Слова молитвы Стивен произносил машинально, и меж тем как они падали с его уст, в памяти его, как по волшебству, вдруг возникла другая сцена - в тот миг, когда он заметил в уголках улыбающегося рта Цапленда жестокие складочки, почувствовал знакомый удар трости по икре и услыхал знакомую формулу увещания:
- Покайся.
Это произошло в конце самого первого триместра его пребывания в колледже, он тогда был в шестом. Его чувствительную натуру еще больно язвили хлещущие удары мерзостной и неосмысленной жизни. Душа пребывала еще в смятении, унылый феномен Дублина ее угнетал. После двух лет, прожитых в мире мечтаний, он очутился в совсем новой обстановке, где каждое событие, каждое лицо живо задевали его, обескураживая или маня, и всегда, будь то маня или обескураживая, они наполняли его тревогой и горечью. Все время, свободное от школьных дел, он проводил в обществе авторов, подрывающих основы; их речи, резкие и язвительные, бросали свои семена в его мозгу, и семена эти прорастали в его незрелых писаниях.

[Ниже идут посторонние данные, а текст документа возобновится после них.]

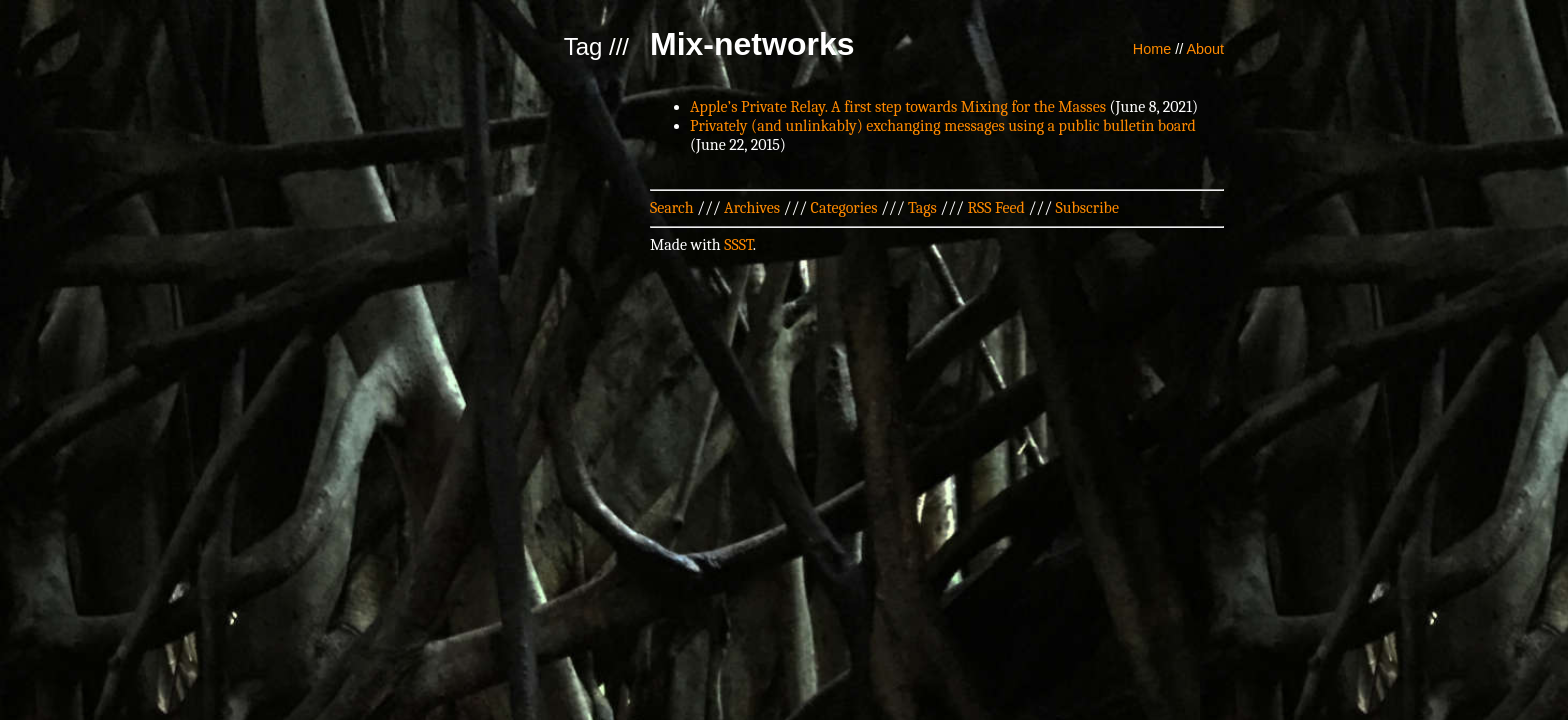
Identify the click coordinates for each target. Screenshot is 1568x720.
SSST (738, 245)
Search (672, 208)
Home (1152, 49)
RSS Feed (996, 208)
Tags (922, 208)
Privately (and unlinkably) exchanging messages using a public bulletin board (943, 126)
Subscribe (1087, 208)
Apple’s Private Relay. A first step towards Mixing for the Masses (898, 107)
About (1205, 49)
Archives (752, 208)
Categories (844, 208)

Сочинение составляло для него главный труд всей недели, и каждый вторник он всю дорогу из дома в колледж занимался гаданием: намечая фигуру прохожего впереди, загадывал, обгонит ли он его прежде определенной точки, или ставил себе условие не наступать на границы плит тротуара - а гадал он о том, получит ли он на этой неделе первое место по сочинениям.
Однако в один из вторников серия его побед резко была оборвана. Мистер Тэйт, учитель английского, показал пальцем на него и сказал, будто отрубил:
- У этого ученика в сочинении ересь.
Класс затих сразу. Мистер Тэйт не нарушал тишины и только рукой копался между колен, а его туго накрахмаленные манжеты и воротничок слегка поскрипывали. Стивен не поднимал глаз. Стояло зябкое весеннее утро, глаза у него были слабые и болели. Он сознавал, что он провалился и уличен, что разум его убог, а дом нищий, и шею ему колол острый край поношенного и перевернутого воротничка.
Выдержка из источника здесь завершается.